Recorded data
-- Opening Marker --

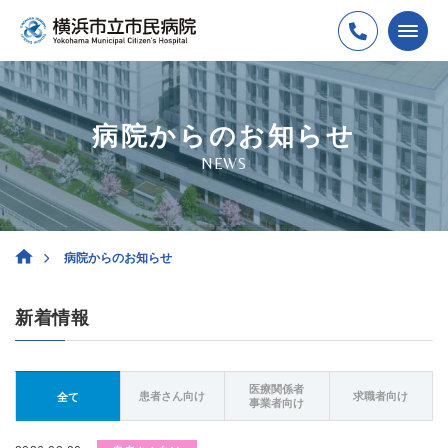
病院からのお知らせ
NEWS
病院からのお知らせ
新着情報
医療関係者
患者さん向け
求職者向け
全て
事業者向け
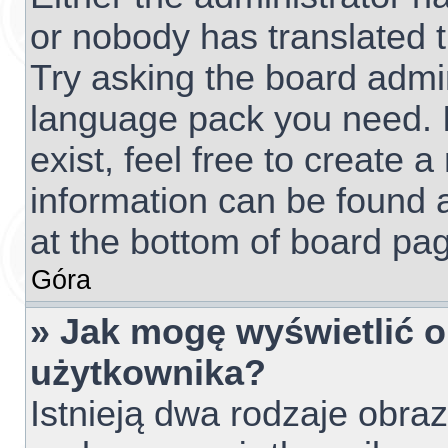
or nobody has translated t
Try asking the board admini
language pack you need. I
exist, feel free to create 
information can be found 
at the bottom of board pag
Góra
» Jak mogę wyświetlić 
użytkownika?
Istnieją dwa rodzaje obr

-- Closing Marker --

Description of the task => Exact copy, no pictures: please print every record above as written.

Exercise result =>
病院からのお知らせ
NEWS
病院からのお知らせ
新着情報
医療関係者
患者さん向け
求職者向け
全て
事業者向け
or nobody has translated t
Try asking the board admini
language pack you need. I
exist, feel free to create 
information can be found 
at the bottom of board pag
Góra
» Jak mogę wyświetlić 
użytkownika?
Istnieją dwa rodzaje obr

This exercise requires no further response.